Si riaccende violentemente il fronte in Medio Oriente, portando a un passo dal collasso la già fragilissima tregua siglata tra Washington e Teheran. Le forze armate degli Stati Uniti hanno avviato una massiccia operazione aerea prendendo di mira obiettivi militari sensibili lungo lo Stretto di Hormuz. Il Comando centrale statunitense (Centcom) ha confermato l’azione bellica, specificando che l’intervento si è reso necessario in risposta all’offensiva condotta dalle forze iraniane contro la petroliera commerciale Kiku, battente bandiera panamense e intercettata subito dopo la partenza da un giacimento offshore in Qatar. Stando ai rapporti ufficiali del Pentagono, i caccia statunitensi hanno bersagliato infrastrutture di sorveglianza militare, nodi strategici di comunicazione, postazioni di difesa aerea, depositi di droni e unità navali adibite alla posa di mine costiere.

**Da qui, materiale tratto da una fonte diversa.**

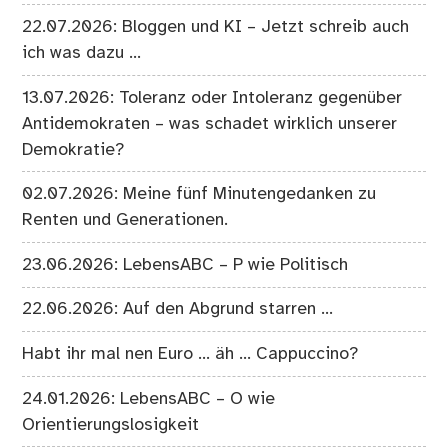
22.07.2026: Bloggen und KI – Jetzt schreib auch
ich was dazu …
13.07.2026: Toleranz oder Intoleranz gegenüber
Antidemokraten – was schadet wirklich unserer
Demokratie?
02.07.2026: Meine fünf Minutengedanken zu
Renten und Generationen.
23.06.2026: LebensABC – P wie Politisch
22.06.2026: Auf den Abgrund starren …
Habt ihr mal nen Euro … äh … Cappuccino?
24.01.2026: LebensABC – O wie
Orientierungslosigkeit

La reazione della Repubblica Islamica non si è fatta attendere e si è concretizzata nel corso della notte con un attacco combinato in Kuwait e Bahrein. I Guardiani della Rivoluzione hanno annunciato che la propria marina e l’aeronautica hanno lanciato missili balistici e droni d’attacco contro la base aerea statunitense di Ali Al Salem, situata in territorio kuwaitiano, e contro il quartier generale della Quinta Flotta Navale degli Stati Uniti a Port Salman, nella capitale del Bahrein, Manama. I vertici militari di Teheran hanno paventato una “risposta implacabile” qualora le forze americane decidessero di avviare una nuova ondata di bombardamenti.